Most floods that occur can be avoided by following some of the suggested tips below
Most insurance companies DO NOT cover floods that are a result of a sump pump failure or a drain back up, however, some offer a rider to your existing policy which is relatively affordable. Check your home owner's policy and see if you have such coverage. If not, contact your agent and ask about adding this coverage or have your insurance broker locate a company that has "Act of God" type flooding as a standard part of the coverage.
If you have live in a home that is 5 to 10 years old or more, it is important to have your drained checks and possibly snaked out as per the recommendation of a professional plumbing company. If there are trees in your yard, the root will ever grow into the drain pipe, thereby causing a blockage that will not allow water to properly flow to the sewer.
If you have a pump pump that runs regularly, consider a back up system. Some plumbing companies offer a system that works off water pressure in the event electrical service is lost. Test your sump on occasion by filling the sump hole with sufficient water to trigger the pump.
Be certain to turn off outside water spigots from inside the home for the winter season. These valves are typically found on the opposite side of the spigot inside the home.
Do not forget to have your ventilation system turned off and serviced in the fall of the year.
Inspect the hoses behind your washing machine, under sinks, refrigerator ice maker line, etc. These hoses are known to burst and cause flooding usually because of an inferior hose choice. Replace all hoses with "burst proof" ones that can be purchased at most big box hardware and lumber stores and are relatively affordable. The most common hose to burst is the hot feed line on the back of the washing machine. The poor quality hose is typically constructed of black rubber. The braided burst proof types are far less likely to fail.
NEVER run your washing machine or dishwasher when you are away from home!
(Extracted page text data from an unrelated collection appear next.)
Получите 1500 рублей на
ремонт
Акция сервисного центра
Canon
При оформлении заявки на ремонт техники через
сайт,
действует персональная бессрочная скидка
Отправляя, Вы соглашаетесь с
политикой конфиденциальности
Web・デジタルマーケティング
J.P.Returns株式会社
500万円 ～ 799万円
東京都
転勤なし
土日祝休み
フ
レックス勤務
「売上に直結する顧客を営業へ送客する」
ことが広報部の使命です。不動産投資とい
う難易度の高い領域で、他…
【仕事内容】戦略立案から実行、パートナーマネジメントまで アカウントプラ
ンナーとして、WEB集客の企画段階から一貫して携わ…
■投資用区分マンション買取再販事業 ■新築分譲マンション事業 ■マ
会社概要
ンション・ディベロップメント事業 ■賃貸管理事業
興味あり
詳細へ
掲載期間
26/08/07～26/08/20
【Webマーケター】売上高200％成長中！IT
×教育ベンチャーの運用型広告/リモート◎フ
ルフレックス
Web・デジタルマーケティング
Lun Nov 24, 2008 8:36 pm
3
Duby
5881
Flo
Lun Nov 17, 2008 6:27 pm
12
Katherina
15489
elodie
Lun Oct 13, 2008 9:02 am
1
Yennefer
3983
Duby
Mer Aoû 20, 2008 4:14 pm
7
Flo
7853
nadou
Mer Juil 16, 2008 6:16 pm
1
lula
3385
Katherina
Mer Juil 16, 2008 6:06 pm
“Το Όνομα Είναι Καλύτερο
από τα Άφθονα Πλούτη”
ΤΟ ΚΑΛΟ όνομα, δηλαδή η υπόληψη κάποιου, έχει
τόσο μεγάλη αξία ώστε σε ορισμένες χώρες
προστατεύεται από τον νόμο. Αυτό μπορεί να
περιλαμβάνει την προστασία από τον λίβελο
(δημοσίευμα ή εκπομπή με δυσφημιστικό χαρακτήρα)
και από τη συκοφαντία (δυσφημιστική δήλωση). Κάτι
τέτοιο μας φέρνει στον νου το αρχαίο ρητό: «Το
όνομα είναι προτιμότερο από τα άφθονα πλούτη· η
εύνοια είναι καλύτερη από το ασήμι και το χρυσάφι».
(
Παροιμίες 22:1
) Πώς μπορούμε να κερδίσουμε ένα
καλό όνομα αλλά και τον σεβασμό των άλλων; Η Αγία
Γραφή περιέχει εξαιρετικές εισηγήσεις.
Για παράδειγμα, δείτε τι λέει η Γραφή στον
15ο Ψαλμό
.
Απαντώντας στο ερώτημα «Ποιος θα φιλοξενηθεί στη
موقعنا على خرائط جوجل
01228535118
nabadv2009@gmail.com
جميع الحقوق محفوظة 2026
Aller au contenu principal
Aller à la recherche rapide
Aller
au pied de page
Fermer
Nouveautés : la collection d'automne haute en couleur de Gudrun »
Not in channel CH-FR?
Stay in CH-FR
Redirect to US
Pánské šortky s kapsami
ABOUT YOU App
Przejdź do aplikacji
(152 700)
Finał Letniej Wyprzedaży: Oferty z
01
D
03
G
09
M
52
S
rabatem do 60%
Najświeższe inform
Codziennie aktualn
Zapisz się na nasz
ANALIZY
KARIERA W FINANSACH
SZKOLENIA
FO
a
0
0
NEVER leave your home for a vacation or even an overnight stay without turning off the water at the main shut off.
Valuable items that are stored in a basement such as photos, important documents, clothing, etc. Should be placed in water tight containers or plastic contractor bags if they are near to the floor. Large Tupperware containers work well and are affordable. Consider putting other storage items on top of two by four wood or purchase inexpensive shelving units and allow for a water depth of 4 to 6 inches before any items are exposed to flood water.